My resting face can make people angry, and I have had multiple strangers attack me in the street simply because of how my face looks to them. Upon seeing my countenance some people looked freaked out. I can tell that some have a strong emotional reaction to something I can’t control. This happens regularly for me. Some people hate my face. I feel like a lot of people are disappointed by it every time they see me. However, certain people don’t seem bothered by it at all, and they just let the tension in their levator labii go when they are around me.

 

This issue can make it draining for people to be around me. Also, they think I am intentionally being rude and so they try to punish me. I notice that people are often pushy and weird around me even though I am not doing anything rude myself. People are constantly offended by my nose posture. They take it like a put-down, and it makes them want to retaliate. A lot of people are offended by it.
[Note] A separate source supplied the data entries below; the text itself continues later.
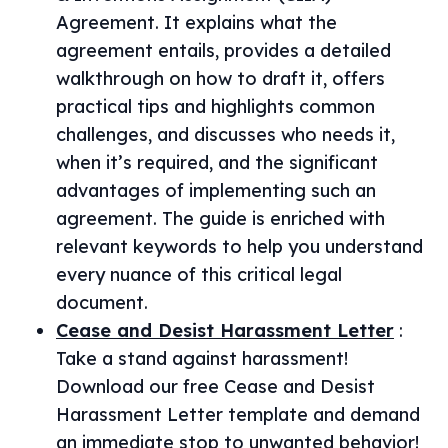
Agreement. It explains what the
agreement entails, provides a detailed
walkthrough on how to draft it, offers
practical tips and highlights common
challenges, and discusses who needs it,
when it’s required, and the significant
advantages of implementing such an
agreement. The guide is enriched with
relevant keywords to help you understand
every nuance of this critical legal
document.
Cease and Desist Harassment Letter
:
Take a stand against harassment!
Download our free Cease and Desist
Harassment Letter template and demand
an immediate stop to unwanted behavior!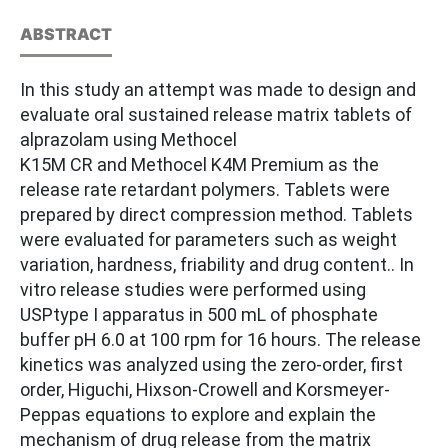
ABSTRACT
In this study an attempt was made to design and
evaluate oral sustained release matrix tablets of
alprazolam using Methocel
K15M CR and Methocel K4M Premium as the
release rate retardant polymers. Tablets were
prepared by direct compression method. Tablets
were evaluated for parameters such as weight
variation, hardness, friability and drug content.. In
vitro release studies were performed using
USPtype I apparatus in 500 mL of phosphate
buffer pH 6.0 at 100 rpm for 16 hours. The release
kinetics was analyzed using the zero-order, first
order, Higuchi, Hixson-Crowell and Korsmeyer-
Peppas equations to explore and explain the
mechanism of drug release from the matrix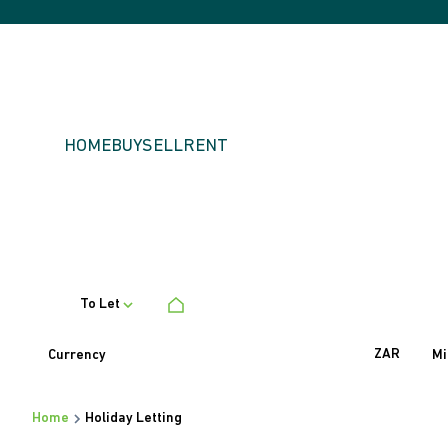
HOME
BUY
SELL
RENT
To Let
ZAR
Currency
Mi
Home
Holiday Letting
Sometimes people even ask me, “why are you making that face.”

 

I could tell that my friends were taking offence at how my face looks. Honestly, I think that some of them were trying to help me and get me to stop making the face because they knew it is not good for me interpersonally. They tried to give me negative feedback to help me stop doing something weird that is crippling me socially. But the thing is, I cannot control it. In some ways it is basically a social/expressive handicap. I often try to leave others alone because I don’t want to have a negative encounter or give others a negative vibe. It is actually one of the main reasons that I am single, work by myself, and spend 95% of my time alone.

 

Within a few weeks of those acupuncture sessions, I developed cracks in both of my thumbnails. I never had an injury to either hand or any of my fingers, but the stress from losing my sneer created nail bed trauma. You can see it in the picture below. I think the situation affected my HPA axis so strongly that it manifested in this way. Trauma takes many forms. I show you this here to emphasize that a simple change to my sneer must have taken a large physical toll on my body. I have had these cracks in my nails for around 10 years now.




 

I believe that the unease created from losing my sneer contributed to chronic stress and systemic inflammation which, once I was exposed to the virus in 2021, caused me to develop persistent long Covid. I detailed my experience with long Covid at the link below. Now in 2025, nearly 10 years later, I am still uncomfortable in social situations and prefer solitude. I live and work alone and rarely reach out to friends to meet up. Even my relationships with close friends and family are strained. However, my resting face is more peaceful, I am less meek in many ways, it is easier for me to negotiate, and I am no longer afraid of telling people "no" which has been empowering.


https://www.observedimpulse.com/2024/06/my-experience-with-persistent-covid.html

 

Another muscle that you might want to think twice before rehabilitating is the frontalis. The frontalis lifts the eyebrows which is another submissive display in humans and mammals generally. Reducing strain in this area by massaging tension in the forehead can make you look dull, disinterested, or angry.


If I could go back, I would never would’ve used acupuncture on my face. I wanted to blog about this episode because I think it’s interesting scientifically. The sneer is a fascinating phenomenon, an example of embodied cognition, and I think this post helps paint a larger picture of it in light of some of my other writings.